* Supplied records *
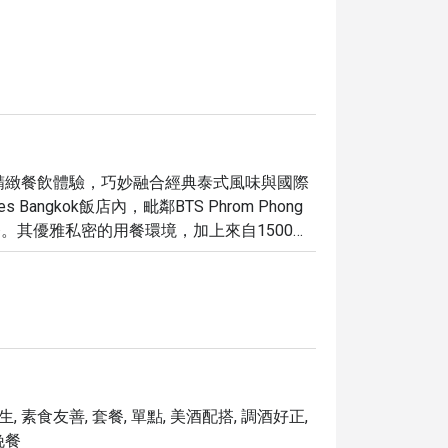
ok 誠摯獻上頂級精緻餐飲體驗，巧妙融合經典泰式風味與國際
tes Bangkok飯店內，毗鄰BTS Phrom Phong
服務。其優雅私密的用餐環境，加上來自1500多
「最佳」用餐地點之一，是追求卓越服務與精緻美
ites Bangkok，輕鬆享受最高5折的獨家優惠，讓您以
生, 素食友善, 套餐, 單點, 美酒配搭, 調酒好正,
晚餐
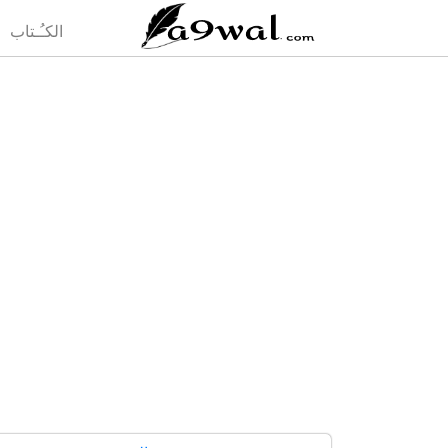
(current)
الكـُـتاب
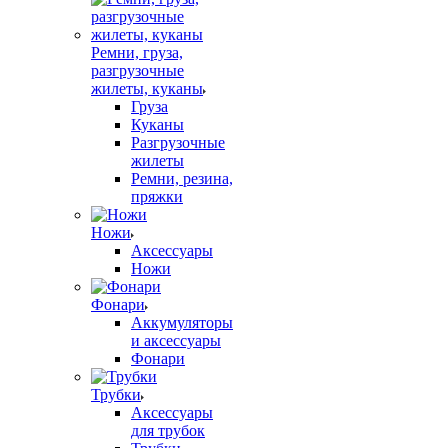
Ремни, груза,
разгрузочные
жилеты, куканы
Груза
Куканы
Разгрузочные
жилеты
Ремни, резина,
пряжки
Ножи
Аксессуары
Ножи
Фонари
Аккумуляторы
и аксессуары
Фонари
Трубки
Аксессуары
для трубок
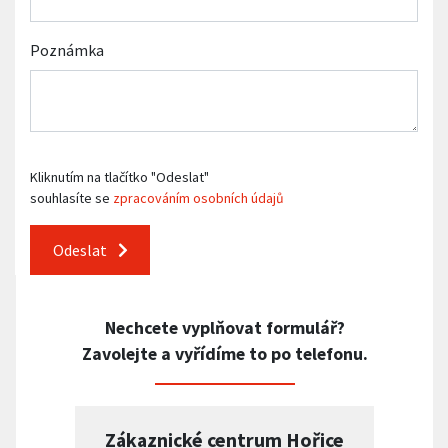
Poznámka
Kliknutím na tlačítko "Odeslat"
souhlasíte se
zpracováním osobních údajů
Odeslat
Nechcete vyplňovat formulář?
Zavolejte a vyřídíme to po telefonu.
Zákaznické centrum Hořice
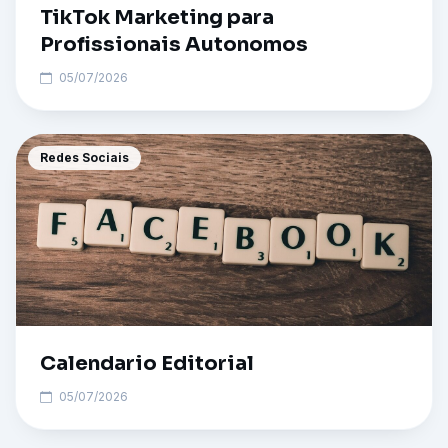
TikTok Marketing para
Profissionais Autonomos
05/07/2026
Redes Sociais
Calendario Editorial
05/07/2026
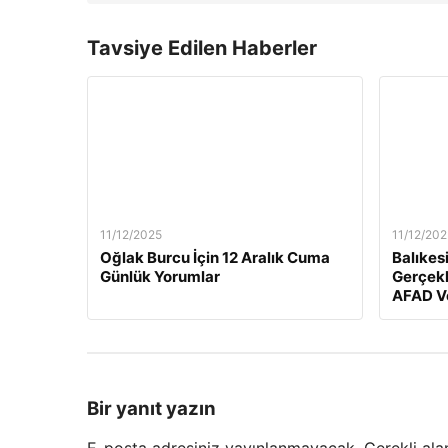
Tavsiye Edilen Haberler
11/12/2025
11/12/202
Oğlak Burcu İçin 12 Aralık Cuma
Balıkes
Günlük Yorumlar
Gerçekl
AFAD Ve
Bir yanıt yazın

* Instructions to follow *
Reproduce these records exactly, but not the pictures.

* Result below *
ok 誠摯獻上頂級精緻餐飲體驗，巧妙融合經典泰式風味與國際
tes Bangkok飯店內，毗鄰BTS Phrom Phong
服務。其優雅私密的用餐環境，加上來自1500多
「最佳」用餐地點之一，是追求卓越服務與精緻美
ites Bangkok，輕鬆享受最高5折的獨家優惠，讓您以
生, 素食友善, 套餐, 單點, 美酒配搭, 調酒好正,
晚餐
(current)
الكـُـتاب
Ремни, груза,
разгрузочные
жилеты, куканы
Груза
Куканы
Разгрузочные
жилеты
Ремни, резина,
пряжки
Ножи
Аксессуары
Ножи
Фонари
Аккумуляторы
и аксессуары
Фонари
Трубки
Аксессуары
для трубок
Poznámka
Kliknutím na tlačítko "Odeslat"
souhlasíte se
zpracováním osobních údajů
Odeslat
Nechcete vyplňovat formulář?
Zavolejte a vyřídíme to po telefonu.
Zákaznické centrum Hořice
TikTok Marketing para
Profissionais Autonomos
05/07/2026
Redes Sociais
Calendario Editorial
05/07/2026
Tavsiye Edilen Haberler
11/12/2025
11/12/202
Oğlak Burcu İçin 12 Aralık Cuma
Balıkes
Günlük Yorumlar
Gerçekl
AFAD Ve
Bir yanıt yazın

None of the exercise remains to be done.